Hereditary hearing loss is one of the most prevalent genetic disorders, with significant implications for communication and quality of life. Recent breakthroughs in gene editing technologies, such as CRISPR-Cas9 and base editing, have opened new avenues for correcting genetic mutations responsible for hearing impairment. This Special Issue focuses on exploring innovative gene editing approaches to address hereditary hearing loss and their potential for clinical translation.

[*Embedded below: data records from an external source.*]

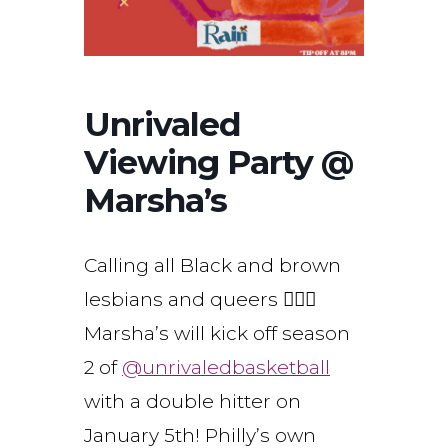
Unrivaled
Viewing Party @
Marsha’s
Calling all Black and brown
lesbians and queers ⛹🏾‍♀️
Marsha’s will kick off season
2 of
@unrivaledbasketball
with a double hitter on
January 5th! Philly’s own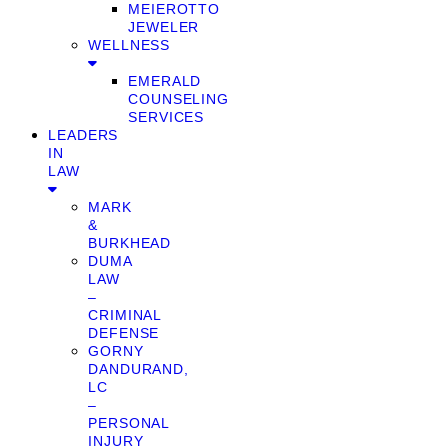
MEIEROTTO
JEWELER
WELLNESS
EMERALD
COUNSELING
SERVICES
LEADERS
IN
LAW
MARK
&
BURKHEAD
DUMA
LAW
–
CRIMINAL
DEFENSE
GORNY
DANDURAND,
LC
–
PERSONAL
INJURY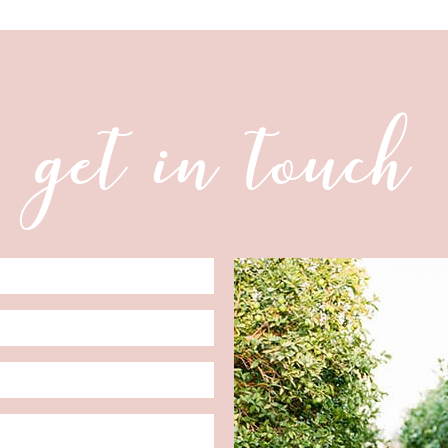
get in touch
Date
Format: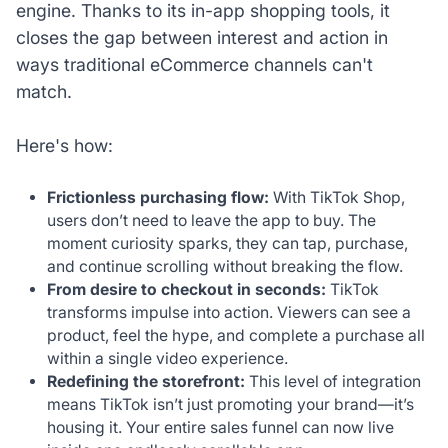
engine. Thanks to its in-app shopping tools, it
closes the gap between interest and action in
ways traditional eCommerce channels can't
match.
Here's how:
Frictionless purchasing flow:
With TikTok Shop,
users don’t need to leave the app to buy. The
moment curiosity sparks, they can tap, purchase,
and continue scrolling without breaking the flow.
From desire to checkout in seconds:
TikTok
transforms impulse into action. Viewers can see a
product, feel the hype, and complete a purchase all
within a single video experience.
Redefining the storefront:
This level of integration
means TikTok isn’t just promoting your brand—it’s
housing it. Your entire sales funnel can now live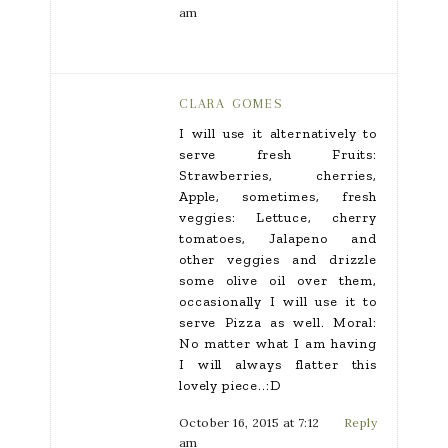
am
CLARA GOMES
I will use it alternatively to
serve fresh Fruits:
Strawberries, cherries,
Apple, sometimes, fresh
veggies: Lettuce, cherry
tomatoes, Jalapeno and
other veggies and drizzle
some olive oil over them,
occasionally I will use it to
serve Pizza as well. Moral:
No matter what I am having
I will always flatter this
lovely piece..:D
October 16, 2015 at 7:12
Reply
am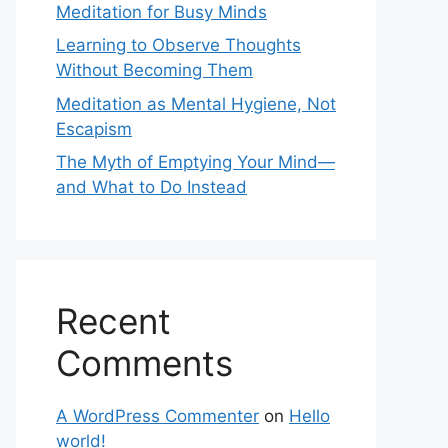
Meditation for Busy Minds
Learning to Observe Thoughts
Without Becoming Them
Meditation as Mental Hygiene, Not
Escapism
The Myth of Emptying Your Mind—
and What to Do Instead
Recent
Comments
A WordPress Commenter
on
Hello
world!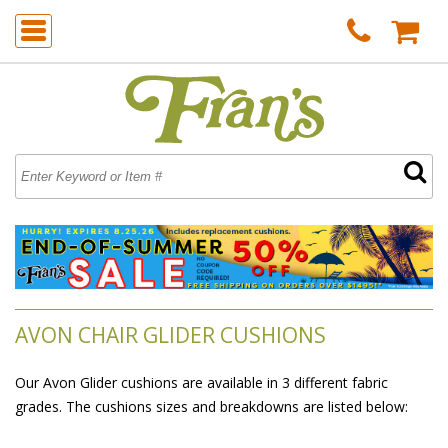
AVON CHAIR GLIDER CUSHIONS
Our Avon Glider cushions are available in 3 different fabric
grades. The cushions sizes and breakdowns are listed below: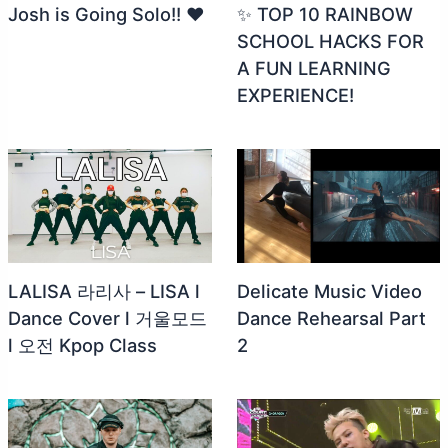
Josh is Going Solo!! ❤️
✨ TOP 10 RAINBOW
SCHOOL HACKS FOR
A FUN LEARNING
EXPERIENCE!
LALISA 라리사 – LISA l
Delicate Music Video
Dance Cover l 거울모드
Dance Rehearsal Part
l 오전 Kpop Class
2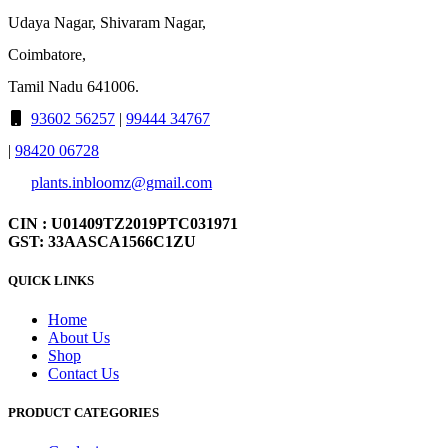
Udaya Nagar, Shivaram Nagar,
Coimbatore,
Tamil Nadu 641006.
93602 56257
|
99444 34767
|
98420 06728
plants.inbloomz@gmail.com
CIN : U01409TZ2019PTC031971
GST: 33AASCA1566C1ZU
QUICK LINKS
Home
About Us
Shop
Contact Us
PRODUCT CATEGORIES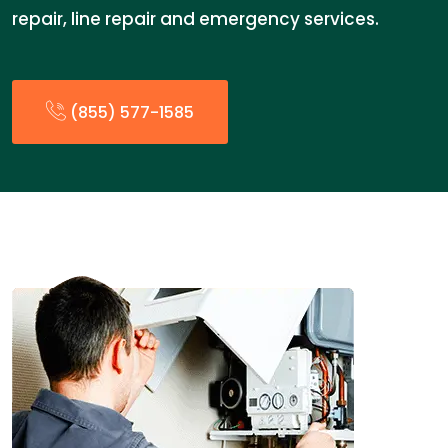
repair, line repair and emergency services.
(855) 577-1585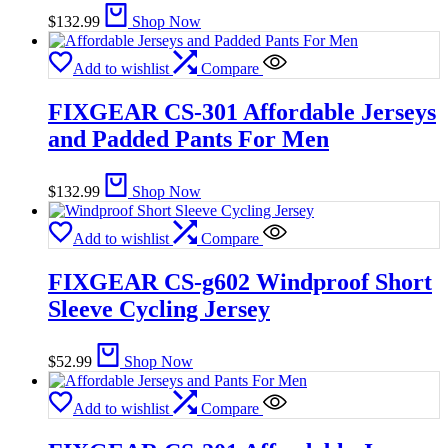
$
132.99
Shop Now
Add to wishlist
Compare
FIXGEAR CS-301 Affordable Jerseys
and Padded Pants For Men
$
132.99
Shop Now
Add to wishlist
Compare
FIXGEAR CS-g602 Windproof Short
Sleeve Cycling Jersey
$
52.99
Shop Now
Add to wishlist
Compare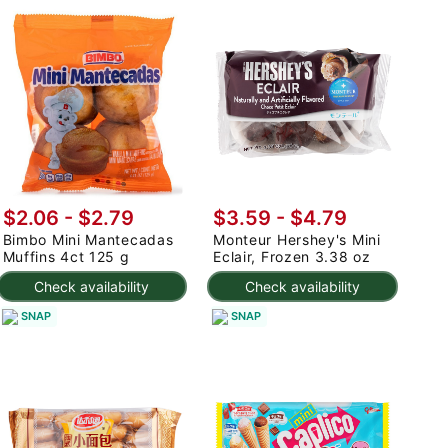
$2.06 - $2.79
$3.59 - $4.79
Bimbo Mini Mantecadas
Monteur Hershey's Mini
Muffins 4ct 125 g
Eclair, Frozen 3.38 oz
Check availability
Check availability
SNAP
SNAP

We invite submissions of original research, reviews, and case reports covering a wide range of topics, including but not limited to:

● Gene Editing Technologies: Advances in CRISPR-Cas9, base editing, and prime editing for auditory genes;

● Target Genes and Mutations: Identification and editing of genes associated with hereditary hearing loss, such as GJB2, MYO7A, and TMC1;

● Delivery Methods: Development of efficient delivery systems for gene therapies, including viral and non-viral vectors targeting the inner ear;

● Precision Medicine: Personalized approaches to gene therapy based on individual genetic profiles;

● Ethical and Regulatory Considerations: Ethical issues and regulatory challenges in applying gene editing for hearing loss;

● Preclinical and Clinical Studies: Animal models and clinical trials assessing the safety and efficacy of gene editing therapies;

● Gene-Environment Interactions: How environmental factors may influence the outcomes of gene therapy for hearing loss;

● Regeneration and Repair: Gene editing for hair cell regeneration and cochlear repair;

● Multigenic and Syndromic Hearing Loss: Approaches to editing complex genetic disorders that include hearing loss as a component.